====== Extracted information ======

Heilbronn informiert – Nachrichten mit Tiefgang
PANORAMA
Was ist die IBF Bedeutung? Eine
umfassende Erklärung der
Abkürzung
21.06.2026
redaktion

======

§ **Instructions for the task**: A faithful, complete copy of the entries above is required.

§ **Task answer**:
Heilbronn informiert – Nachrichten mit Tiefgang
PANORAMA
Was ist die IBF Bedeutung? Eine
umfassende Erklärung der
Abkürzung
21.06.2026
redaktion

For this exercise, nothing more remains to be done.